When instituting a talent marketplace, a critical consideration is the emphasis on skills versus potential. Over-prioritising skills in the process can lead to a transactional relationship with the workforce. Skills may, as Gartner points out, be the new currency for talent, but that doesn’t mean everyone is thinking about themselves as a bundle of skills. A talent marketplace may presume that people are willing to be ripped from one project to the next and that might not suit all ways of working. On the flip side, we’ve seen examples of managers hoarding high performing talent, making it hard for them to move to other opportunities within the talent marketplace.

Look beyond the loudest voices

A key challenge is surfacing the genuinely right people; not those that shout the loudest. We faced this challenge with a single candidate filling out their marketplace talent profile with more than 130 unique skills – based on that they could do every job in the company. But could they? The system could not assess how they well they might function with a different team or in a very different role and environment. In order to find people who are willing – and will embrace – this new way of working you can’t hire solely on skills, which are premised on experience. You need to engineer a way of finding new people; the hidden gems, or else the system defaults to the same people again and again.

Towards a holistic approach

We leaned into this challenge when we developed the talent model for a global fintech provider. By supplementing skills and experience with data on personality, motivations, and behaviours, we were able to recommend a new candidate for COO; one that business leaders hadn’t even heard of, yet that according to the profile, scored highly (90% versus their two preferred candidates at 60-70%) for all the demands of a division which required a total turnaround. That she was a Latina woman, versus the other two candidates who were white males showed that a marketplace could offer up capable and diverse candidates based on their potential rather than their experience.  

Building on these learnings, we have begun to work in tandem with AI talent marketplace providers to ensure platforms are matching potential to opportunity, in addition to skills. In the wake of the Covid-19 pandemic we worked with a pharmaceutical company who felt left behind in the race to develop a vaccine; overhauling how it finds and activates unseen talent to apply it to business-critical projects. Using the talent profile we developed to reach out to candidates, 100% reported they found the outreach relevant and one quarter of the roles were filled without going to a wider search. These cross-functional squads agreed unanimously that they had developed and embedded better ways of working in newly formed teams.

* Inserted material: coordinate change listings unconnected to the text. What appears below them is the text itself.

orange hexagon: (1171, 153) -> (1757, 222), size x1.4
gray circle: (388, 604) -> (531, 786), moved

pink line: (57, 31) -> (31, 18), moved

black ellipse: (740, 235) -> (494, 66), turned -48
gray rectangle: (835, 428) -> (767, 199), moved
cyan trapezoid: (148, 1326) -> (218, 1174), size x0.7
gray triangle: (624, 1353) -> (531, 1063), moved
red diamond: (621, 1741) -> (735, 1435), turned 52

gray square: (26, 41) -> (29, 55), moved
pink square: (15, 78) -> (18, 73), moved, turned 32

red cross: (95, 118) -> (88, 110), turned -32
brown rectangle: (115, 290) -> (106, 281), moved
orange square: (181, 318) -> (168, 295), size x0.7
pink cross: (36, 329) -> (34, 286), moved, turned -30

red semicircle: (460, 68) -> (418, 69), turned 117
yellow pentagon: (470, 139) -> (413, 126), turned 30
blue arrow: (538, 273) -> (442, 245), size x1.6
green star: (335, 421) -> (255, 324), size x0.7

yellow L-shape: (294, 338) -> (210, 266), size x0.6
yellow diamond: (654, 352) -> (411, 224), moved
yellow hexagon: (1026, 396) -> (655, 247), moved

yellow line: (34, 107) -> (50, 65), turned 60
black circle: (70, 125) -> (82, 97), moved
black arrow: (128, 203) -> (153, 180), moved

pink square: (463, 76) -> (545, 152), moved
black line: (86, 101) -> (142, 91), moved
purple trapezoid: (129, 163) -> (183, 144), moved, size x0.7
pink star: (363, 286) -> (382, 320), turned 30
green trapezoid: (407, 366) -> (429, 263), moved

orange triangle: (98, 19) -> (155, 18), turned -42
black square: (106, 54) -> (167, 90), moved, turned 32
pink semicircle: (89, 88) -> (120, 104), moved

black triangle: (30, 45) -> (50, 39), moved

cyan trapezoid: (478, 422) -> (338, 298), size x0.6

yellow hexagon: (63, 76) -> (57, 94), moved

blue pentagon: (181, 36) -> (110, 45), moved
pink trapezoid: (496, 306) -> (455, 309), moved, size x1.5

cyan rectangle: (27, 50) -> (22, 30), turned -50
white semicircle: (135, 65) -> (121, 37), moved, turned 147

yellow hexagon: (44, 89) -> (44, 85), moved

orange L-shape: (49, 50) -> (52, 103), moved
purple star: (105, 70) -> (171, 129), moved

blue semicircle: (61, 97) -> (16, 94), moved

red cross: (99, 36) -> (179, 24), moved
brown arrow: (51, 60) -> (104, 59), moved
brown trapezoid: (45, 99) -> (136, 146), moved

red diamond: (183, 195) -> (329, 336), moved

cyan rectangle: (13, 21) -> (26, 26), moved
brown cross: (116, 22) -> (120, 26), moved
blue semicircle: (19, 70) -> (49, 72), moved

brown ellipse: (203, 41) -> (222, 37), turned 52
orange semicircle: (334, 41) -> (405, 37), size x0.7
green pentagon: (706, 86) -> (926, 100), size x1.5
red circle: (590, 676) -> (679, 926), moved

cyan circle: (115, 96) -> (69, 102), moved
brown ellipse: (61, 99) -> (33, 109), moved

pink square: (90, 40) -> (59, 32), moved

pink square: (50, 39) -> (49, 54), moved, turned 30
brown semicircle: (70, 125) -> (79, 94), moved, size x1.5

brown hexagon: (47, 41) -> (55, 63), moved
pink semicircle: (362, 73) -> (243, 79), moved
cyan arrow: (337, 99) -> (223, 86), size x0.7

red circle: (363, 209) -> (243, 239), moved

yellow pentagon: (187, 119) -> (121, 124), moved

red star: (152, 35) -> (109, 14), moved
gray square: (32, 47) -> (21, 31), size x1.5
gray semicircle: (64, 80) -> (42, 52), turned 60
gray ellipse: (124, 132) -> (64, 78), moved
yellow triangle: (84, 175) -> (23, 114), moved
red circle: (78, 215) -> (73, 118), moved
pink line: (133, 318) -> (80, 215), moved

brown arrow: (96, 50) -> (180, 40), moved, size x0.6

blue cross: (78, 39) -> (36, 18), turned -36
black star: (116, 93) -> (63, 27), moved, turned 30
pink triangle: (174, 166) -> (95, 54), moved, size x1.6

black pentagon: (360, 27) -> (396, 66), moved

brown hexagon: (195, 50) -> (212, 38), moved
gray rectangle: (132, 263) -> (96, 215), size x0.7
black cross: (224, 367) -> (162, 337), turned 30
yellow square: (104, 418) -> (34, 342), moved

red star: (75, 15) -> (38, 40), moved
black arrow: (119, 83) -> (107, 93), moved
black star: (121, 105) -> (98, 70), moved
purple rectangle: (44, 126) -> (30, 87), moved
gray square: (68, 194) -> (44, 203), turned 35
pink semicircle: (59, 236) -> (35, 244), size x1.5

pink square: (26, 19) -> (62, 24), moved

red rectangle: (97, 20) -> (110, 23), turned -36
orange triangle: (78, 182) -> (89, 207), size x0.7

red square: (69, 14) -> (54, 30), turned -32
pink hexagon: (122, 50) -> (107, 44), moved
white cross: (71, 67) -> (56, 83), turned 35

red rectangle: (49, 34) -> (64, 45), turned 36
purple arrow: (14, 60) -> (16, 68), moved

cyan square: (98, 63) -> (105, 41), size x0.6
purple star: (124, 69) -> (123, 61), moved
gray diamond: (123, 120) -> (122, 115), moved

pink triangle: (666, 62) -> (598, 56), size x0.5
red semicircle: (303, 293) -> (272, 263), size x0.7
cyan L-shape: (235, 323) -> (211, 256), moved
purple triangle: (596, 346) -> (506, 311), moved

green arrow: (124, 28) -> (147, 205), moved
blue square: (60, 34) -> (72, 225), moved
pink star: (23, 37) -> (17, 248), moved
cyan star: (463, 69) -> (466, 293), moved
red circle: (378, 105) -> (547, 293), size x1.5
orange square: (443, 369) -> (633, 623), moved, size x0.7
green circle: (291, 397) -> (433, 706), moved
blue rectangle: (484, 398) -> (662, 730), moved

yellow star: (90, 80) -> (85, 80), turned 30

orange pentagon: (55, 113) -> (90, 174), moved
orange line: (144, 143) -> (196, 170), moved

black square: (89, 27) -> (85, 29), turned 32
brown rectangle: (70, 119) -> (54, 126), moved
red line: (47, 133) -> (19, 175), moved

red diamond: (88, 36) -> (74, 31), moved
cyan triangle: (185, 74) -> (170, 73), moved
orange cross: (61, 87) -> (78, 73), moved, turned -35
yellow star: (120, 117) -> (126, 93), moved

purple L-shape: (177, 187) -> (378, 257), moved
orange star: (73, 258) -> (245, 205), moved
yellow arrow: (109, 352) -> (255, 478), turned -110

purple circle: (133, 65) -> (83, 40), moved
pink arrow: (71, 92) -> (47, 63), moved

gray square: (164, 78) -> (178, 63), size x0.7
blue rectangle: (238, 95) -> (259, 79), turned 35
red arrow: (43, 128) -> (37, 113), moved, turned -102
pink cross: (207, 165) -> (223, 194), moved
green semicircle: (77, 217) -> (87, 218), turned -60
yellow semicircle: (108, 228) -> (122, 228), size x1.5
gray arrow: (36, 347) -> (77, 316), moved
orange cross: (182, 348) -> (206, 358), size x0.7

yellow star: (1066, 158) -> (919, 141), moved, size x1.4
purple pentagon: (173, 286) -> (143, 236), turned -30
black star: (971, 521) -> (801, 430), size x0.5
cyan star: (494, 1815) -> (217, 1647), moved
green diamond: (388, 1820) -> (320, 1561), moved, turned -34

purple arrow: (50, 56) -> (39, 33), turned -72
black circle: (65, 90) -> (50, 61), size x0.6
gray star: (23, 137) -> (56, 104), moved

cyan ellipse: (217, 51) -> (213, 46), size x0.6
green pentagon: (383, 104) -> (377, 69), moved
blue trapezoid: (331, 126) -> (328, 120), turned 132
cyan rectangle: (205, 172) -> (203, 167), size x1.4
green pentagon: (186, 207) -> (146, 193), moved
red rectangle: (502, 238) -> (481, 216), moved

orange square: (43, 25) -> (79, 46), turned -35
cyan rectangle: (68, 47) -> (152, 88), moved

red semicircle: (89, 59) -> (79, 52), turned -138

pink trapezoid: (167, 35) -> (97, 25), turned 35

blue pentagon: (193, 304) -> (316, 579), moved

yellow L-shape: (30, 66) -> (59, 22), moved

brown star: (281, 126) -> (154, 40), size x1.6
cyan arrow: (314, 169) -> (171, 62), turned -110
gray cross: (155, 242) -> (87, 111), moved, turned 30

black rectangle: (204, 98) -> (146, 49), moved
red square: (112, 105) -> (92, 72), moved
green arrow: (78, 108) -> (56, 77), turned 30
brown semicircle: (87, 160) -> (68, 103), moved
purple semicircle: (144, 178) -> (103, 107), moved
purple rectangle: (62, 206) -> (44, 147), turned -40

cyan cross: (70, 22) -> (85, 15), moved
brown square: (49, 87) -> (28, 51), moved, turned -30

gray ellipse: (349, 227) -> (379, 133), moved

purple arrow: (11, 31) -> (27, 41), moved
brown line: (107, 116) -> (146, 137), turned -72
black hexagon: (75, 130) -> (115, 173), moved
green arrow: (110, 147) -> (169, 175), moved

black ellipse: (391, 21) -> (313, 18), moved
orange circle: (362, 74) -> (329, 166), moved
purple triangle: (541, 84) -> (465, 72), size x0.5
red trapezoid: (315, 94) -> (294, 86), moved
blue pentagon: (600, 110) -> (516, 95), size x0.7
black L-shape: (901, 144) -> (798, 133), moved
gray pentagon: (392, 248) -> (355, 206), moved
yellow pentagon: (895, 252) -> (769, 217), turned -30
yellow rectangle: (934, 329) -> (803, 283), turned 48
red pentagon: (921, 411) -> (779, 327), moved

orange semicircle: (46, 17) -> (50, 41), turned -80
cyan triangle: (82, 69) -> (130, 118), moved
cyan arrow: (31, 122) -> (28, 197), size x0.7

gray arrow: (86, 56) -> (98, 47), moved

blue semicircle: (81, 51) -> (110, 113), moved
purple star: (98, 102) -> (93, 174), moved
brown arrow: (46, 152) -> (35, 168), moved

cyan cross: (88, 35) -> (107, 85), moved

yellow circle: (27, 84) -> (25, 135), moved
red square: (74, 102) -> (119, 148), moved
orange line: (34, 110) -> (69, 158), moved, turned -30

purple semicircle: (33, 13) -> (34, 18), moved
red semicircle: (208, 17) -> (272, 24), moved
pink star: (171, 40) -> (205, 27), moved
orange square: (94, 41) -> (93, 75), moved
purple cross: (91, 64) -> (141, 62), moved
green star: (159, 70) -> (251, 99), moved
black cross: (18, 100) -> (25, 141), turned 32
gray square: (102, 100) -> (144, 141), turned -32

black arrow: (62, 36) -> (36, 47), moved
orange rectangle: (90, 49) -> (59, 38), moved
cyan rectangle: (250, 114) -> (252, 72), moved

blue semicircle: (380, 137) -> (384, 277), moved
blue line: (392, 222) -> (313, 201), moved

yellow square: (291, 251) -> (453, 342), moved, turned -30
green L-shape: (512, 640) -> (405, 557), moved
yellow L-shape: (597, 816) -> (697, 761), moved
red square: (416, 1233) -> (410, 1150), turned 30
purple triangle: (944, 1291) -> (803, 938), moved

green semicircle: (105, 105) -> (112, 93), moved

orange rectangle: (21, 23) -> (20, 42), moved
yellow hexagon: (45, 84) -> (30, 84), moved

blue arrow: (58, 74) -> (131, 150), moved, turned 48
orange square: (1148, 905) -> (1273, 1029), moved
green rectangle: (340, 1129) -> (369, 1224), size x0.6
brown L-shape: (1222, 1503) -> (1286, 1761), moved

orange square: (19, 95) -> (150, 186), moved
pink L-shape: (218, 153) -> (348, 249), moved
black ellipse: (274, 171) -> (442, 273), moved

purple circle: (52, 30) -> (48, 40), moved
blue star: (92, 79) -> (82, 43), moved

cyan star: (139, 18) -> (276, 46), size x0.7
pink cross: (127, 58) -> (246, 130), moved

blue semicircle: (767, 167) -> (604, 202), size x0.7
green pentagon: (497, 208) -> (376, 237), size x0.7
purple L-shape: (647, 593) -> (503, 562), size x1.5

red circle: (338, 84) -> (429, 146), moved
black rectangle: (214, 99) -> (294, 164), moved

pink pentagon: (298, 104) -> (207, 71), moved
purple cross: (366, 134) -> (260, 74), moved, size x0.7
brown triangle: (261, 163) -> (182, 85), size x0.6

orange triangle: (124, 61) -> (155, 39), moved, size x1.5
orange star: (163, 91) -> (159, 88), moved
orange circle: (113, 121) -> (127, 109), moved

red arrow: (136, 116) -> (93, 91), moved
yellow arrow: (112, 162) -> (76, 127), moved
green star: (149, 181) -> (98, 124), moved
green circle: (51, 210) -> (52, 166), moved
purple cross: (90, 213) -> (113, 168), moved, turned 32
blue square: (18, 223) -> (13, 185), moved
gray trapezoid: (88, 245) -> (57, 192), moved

Beyond skills – a culture of potential and opportunity

Throughout this process we remind ourselves: people aren’t inventory to be moved around like stock in a warehouse. An effective talent marketplace demands an authentic connection to what work looks like and requires in your organisation. The people doing the work need to be part of the journey by understanding how the opportunities afforded them align to their desires and goals, and managers need to be bought in to a dynamic approach to allocating opportunities, lest they try to hoard the talent they have. Skills alone are not sufficient to predict performance; you need to be able to assess and measure potential too. So before you embark, think: are you creating a talent marketplace that promotes potential, or trades solely in skills?